The headline is a bit misleading, as if this is a failure or there was an expectation that the rocket would NOT crash. On the contrary. NO space programme in the world has ever managed to ensure that the first test rocket did not crash. The flight time of 18 seconds is also significantly longer than the first SpaceX rocket, for example. The spokesperson from the company "Isar Aerospace" therefore also - rightly - described the launch as a "great success".

[–] threelonmusketeers@sh.itjust.works 14 points 1 week ago* (last edited 1 week ago)

Yeah, it lifted off and didn't destroy the pad.
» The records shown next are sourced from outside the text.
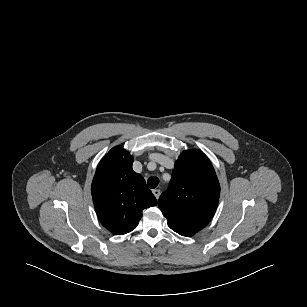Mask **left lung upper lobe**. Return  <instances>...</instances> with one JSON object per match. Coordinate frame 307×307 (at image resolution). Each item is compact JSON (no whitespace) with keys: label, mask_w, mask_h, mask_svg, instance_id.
<instances>
[{"label":"left lung upper lobe","mask_w":307,"mask_h":307,"mask_svg":"<svg viewBox=\"0 0 307 307\" xmlns=\"http://www.w3.org/2000/svg\"><path fill=\"white\" fill-rule=\"evenodd\" d=\"M219 195V182L210 160L199 150H188L178 157L158 206L169 227L189 237L209 223Z\"/></svg>","instance_id":"5c2ea615"}]
</instances>
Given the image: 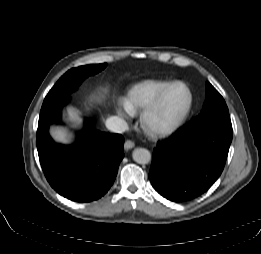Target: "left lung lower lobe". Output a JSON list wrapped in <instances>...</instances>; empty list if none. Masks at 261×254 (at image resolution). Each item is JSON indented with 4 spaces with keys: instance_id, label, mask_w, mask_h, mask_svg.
Listing matches in <instances>:
<instances>
[{
    "instance_id": "0a47b994",
    "label": "left lung lower lobe",
    "mask_w": 261,
    "mask_h": 254,
    "mask_svg": "<svg viewBox=\"0 0 261 254\" xmlns=\"http://www.w3.org/2000/svg\"><path fill=\"white\" fill-rule=\"evenodd\" d=\"M231 141V123L185 126L154 149L149 172L153 187L174 202L201 196L221 175Z\"/></svg>"
}]
</instances>
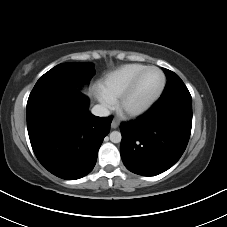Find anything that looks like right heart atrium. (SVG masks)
Returning a JSON list of instances; mask_svg holds the SVG:
<instances>
[{
  "label": "right heart atrium",
  "instance_id": "obj_1",
  "mask_svg": "<svg viewBox=\"0 0 227 227\" xmlns=\"http://www.w3.org/2000/svg\"><path fill=\"white\" fill-rule=\"evenodd\" d=\"M99 101L105 108H111L114 104V100L103 92L99 94Z\"/></svg>",
  "mask_w": 227,
  "mask_h": 227
}]
</instances>
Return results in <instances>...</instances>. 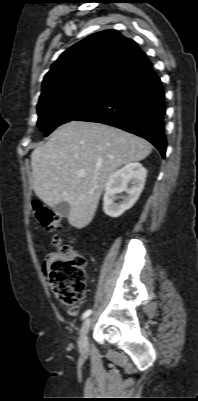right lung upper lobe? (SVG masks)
Masks as SVG:
<instances>
[{"label":"right lung upper lobe","mask_w":198,"mask_h":401,"mask_svg":"<svg viewBox=\"0 0 198 401\" xmlns=\"http://www.w3.org/2000/svg\"><path fill=\"white\" fill-rule=\"evenodd\" d=\"M147 59L137 44L115 30L88 36L63 52L42 83L44 98L84 85H107Z\"/></svg>","instance_id":"obj_1"}]
</instances>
For a first launch, I'd say that's pretty good!

Edit:

The flight time of 18 seconds is also significantly longer than the first SpaceX rocket, for example

Spectrum's first flight is actually pretty similar to the first Falcon 1 flight, and even exhibited a similar failure mode:

The vehicle had a noticeable rolling motion after liftoff, as shown on the launch video, rocking back and forth a bit, and then at T+26 seconds rapidly pitched over.

[–] burble@lemmy.dbzer0.com 6 points 1 week ago (1 children)

Agreed. They achieved some milestones. Filling, ignition, launch, clearing the pad. But Max Q, MECO, stage separation, anything related to the 2nd stage...

[–] gazter@aussie.zone 4 points 1 week ago

Baby steps... We didn't shoot for the moon on our first launch.